* _Instructions to follow_
Which lines of the data contain the string "колодца"? Copy every one of them.

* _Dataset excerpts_
-------------------------
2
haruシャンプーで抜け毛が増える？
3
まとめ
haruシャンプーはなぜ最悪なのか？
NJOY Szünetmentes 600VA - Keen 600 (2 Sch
-------------------------
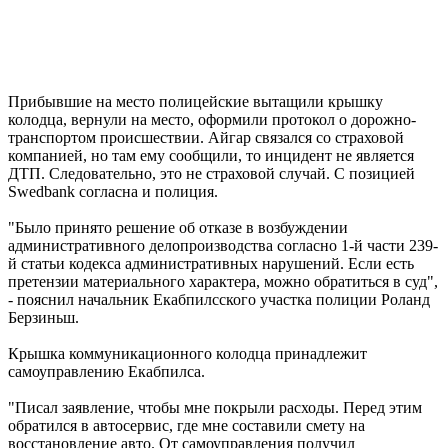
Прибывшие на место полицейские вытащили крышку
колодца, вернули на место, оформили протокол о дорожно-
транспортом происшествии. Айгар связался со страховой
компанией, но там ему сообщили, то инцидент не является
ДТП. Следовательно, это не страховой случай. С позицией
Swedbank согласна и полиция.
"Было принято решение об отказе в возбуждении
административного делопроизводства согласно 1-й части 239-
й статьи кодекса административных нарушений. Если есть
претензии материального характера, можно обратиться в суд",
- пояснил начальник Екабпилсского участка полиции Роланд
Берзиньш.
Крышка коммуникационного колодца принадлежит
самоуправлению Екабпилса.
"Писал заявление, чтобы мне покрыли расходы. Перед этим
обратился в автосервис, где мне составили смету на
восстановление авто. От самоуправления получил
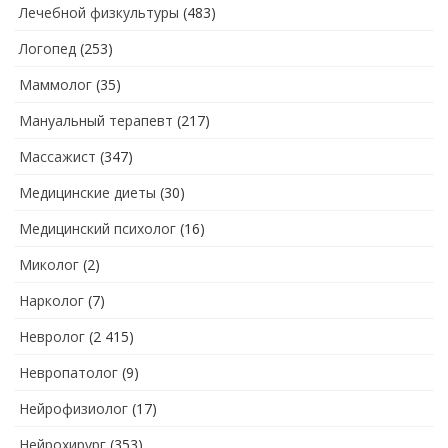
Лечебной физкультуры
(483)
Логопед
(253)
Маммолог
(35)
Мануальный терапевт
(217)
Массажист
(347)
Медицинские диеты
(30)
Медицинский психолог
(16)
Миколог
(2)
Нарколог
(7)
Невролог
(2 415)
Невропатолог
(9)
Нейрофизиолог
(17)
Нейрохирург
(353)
-------------------------
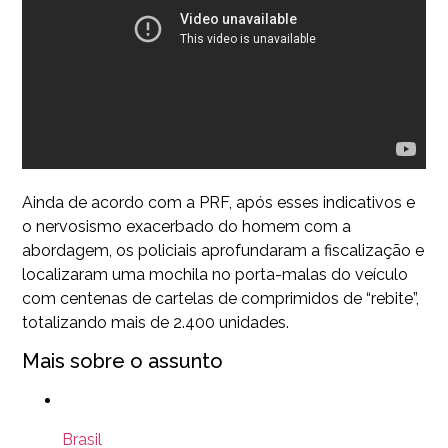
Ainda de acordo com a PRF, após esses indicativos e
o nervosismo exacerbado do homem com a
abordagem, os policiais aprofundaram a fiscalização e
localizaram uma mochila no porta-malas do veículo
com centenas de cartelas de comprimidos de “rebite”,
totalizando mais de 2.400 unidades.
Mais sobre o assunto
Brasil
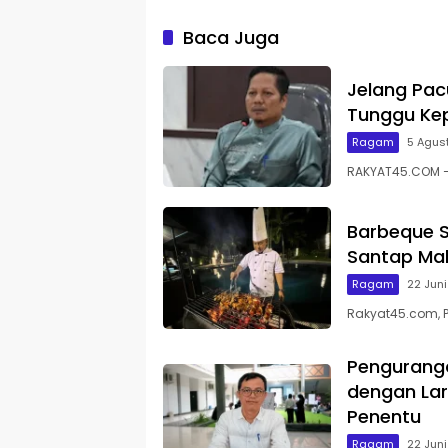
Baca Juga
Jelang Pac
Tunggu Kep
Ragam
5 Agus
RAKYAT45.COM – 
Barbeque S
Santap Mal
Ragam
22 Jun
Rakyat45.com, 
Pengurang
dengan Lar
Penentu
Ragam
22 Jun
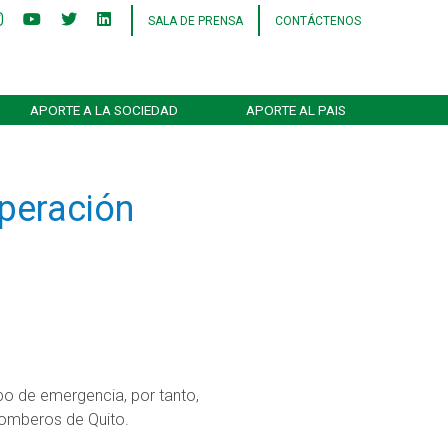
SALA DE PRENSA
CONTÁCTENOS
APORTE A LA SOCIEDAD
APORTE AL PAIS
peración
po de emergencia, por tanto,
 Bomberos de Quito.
-------------------------
* _Finished task_
колодца, вернули на место, оформили протокол о дорожно-
Крышка коммуникационного колодца принадлежит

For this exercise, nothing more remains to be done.